APPLICATION OF TEXT MINING AND SENTIMENT ANALYSIS ON 30 HOTELS/RESTAURANTS IN KAMALA THAILAND FROM THE TOURIST ACCOMMODATION REVIEWS DATASET
Text mining is based on a range of cutting-edge methods from linguistics, statistics, and machine learning. It is the process of transforming, exploring, and analysing unstructured text into structured text with the help of software and techniques that are able to identify concepts, patterns, stop words, keywords, and other qualities in a text data. Some of these techniques includes Naïve Bayes, Support Vector Machine, etc. It is used for different reasons like clustering, summarization, concept extraction and in our case in this study, sentiment analysis.
The opinions of the customers of a company can be tracked using the popular text mining tool called sentiment analysis. Sentiment analysis is the process of analysing a text to ascertain if the text has positive, neutral, or negative emotions. It uses natural language processing (a branch of artificial intelligence that enables computers to understand text and speech in a human like manner). It is widely used to analyse survey results, examine customers feedback, analyse reviews and so on. These insights can motivate companies to engage with customers, enhance workflows, and enhance user experiences.

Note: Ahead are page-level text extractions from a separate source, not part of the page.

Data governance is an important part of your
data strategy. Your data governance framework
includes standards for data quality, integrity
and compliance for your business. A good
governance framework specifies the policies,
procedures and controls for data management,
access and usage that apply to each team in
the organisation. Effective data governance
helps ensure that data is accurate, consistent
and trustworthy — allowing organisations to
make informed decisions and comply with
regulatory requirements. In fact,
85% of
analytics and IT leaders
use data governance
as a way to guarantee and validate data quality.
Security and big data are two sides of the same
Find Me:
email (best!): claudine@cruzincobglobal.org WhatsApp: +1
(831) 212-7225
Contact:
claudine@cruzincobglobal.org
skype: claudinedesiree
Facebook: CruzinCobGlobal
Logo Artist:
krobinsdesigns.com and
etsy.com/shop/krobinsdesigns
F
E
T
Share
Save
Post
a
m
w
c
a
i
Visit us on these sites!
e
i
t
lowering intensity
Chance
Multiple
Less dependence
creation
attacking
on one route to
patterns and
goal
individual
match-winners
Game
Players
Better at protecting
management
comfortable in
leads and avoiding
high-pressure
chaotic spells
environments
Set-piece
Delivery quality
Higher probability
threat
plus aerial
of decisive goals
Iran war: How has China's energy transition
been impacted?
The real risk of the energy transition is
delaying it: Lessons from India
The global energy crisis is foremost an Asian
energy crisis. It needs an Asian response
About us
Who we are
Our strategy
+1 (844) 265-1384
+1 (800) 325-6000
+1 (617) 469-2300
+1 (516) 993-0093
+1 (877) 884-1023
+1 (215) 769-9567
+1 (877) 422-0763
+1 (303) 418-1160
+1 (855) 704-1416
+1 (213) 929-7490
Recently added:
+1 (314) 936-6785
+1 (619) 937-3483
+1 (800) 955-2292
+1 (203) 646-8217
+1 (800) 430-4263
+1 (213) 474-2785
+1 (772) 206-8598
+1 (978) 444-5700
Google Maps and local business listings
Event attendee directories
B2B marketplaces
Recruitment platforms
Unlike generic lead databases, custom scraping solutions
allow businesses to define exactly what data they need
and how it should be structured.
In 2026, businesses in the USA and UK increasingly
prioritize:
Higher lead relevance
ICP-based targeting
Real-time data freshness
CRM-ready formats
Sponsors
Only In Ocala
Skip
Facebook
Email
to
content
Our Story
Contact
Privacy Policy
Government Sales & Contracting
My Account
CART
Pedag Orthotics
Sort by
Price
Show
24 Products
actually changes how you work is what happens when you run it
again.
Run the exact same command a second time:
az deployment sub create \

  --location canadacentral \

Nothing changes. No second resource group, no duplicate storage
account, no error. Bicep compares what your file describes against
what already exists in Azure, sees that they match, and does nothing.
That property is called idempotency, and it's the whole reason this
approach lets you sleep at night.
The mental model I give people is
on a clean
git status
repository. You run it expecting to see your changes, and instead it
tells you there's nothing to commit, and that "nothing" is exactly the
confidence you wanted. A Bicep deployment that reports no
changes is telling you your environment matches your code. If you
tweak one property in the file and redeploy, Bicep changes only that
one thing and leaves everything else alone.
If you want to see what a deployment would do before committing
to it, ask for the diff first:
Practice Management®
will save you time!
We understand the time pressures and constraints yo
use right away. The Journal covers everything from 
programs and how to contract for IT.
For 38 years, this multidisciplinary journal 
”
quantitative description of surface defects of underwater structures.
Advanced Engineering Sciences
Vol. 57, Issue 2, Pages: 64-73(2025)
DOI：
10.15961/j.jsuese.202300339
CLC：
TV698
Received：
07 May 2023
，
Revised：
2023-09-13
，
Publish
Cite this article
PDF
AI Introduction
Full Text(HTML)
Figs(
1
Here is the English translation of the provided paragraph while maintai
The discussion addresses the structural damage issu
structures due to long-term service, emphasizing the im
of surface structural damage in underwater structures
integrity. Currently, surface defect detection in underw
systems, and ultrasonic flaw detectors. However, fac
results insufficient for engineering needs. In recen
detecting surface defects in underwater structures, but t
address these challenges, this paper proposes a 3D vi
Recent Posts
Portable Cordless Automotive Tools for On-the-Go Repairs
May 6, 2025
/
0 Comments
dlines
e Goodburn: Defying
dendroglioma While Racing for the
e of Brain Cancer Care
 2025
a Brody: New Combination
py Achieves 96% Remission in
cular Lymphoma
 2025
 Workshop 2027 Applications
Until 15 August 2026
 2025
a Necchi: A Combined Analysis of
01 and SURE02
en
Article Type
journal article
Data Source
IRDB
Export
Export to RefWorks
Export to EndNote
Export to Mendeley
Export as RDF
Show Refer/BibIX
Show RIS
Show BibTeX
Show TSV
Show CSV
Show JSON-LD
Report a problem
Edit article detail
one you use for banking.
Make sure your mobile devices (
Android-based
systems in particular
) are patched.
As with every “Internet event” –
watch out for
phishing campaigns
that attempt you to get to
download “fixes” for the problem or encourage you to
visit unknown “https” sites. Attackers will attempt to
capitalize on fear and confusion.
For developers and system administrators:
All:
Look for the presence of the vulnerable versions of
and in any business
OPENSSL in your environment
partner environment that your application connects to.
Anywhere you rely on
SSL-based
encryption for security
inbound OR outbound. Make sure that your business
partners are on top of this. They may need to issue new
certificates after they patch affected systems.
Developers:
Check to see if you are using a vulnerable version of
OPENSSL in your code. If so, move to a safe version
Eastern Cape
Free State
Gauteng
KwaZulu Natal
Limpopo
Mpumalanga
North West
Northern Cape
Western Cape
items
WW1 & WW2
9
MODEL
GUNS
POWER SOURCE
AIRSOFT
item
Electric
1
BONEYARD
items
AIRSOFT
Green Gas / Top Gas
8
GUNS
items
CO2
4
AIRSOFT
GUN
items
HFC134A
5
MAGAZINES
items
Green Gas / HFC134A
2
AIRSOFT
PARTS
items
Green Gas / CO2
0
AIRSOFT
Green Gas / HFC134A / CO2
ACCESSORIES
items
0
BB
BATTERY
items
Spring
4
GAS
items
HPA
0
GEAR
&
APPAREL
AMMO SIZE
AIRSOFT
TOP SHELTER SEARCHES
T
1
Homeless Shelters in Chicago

In this study, text mining and sentiment analysis algorithm is used on the reviews on accommodations and restaurants gotten from tourists. There would be implemention of different pre-processing methods like tokenization, stemming and so on. The aim is to fully understand how sentiment analysis is used, the different pre-processing methods, generate wordclouds and how to plot frequency distribution plots.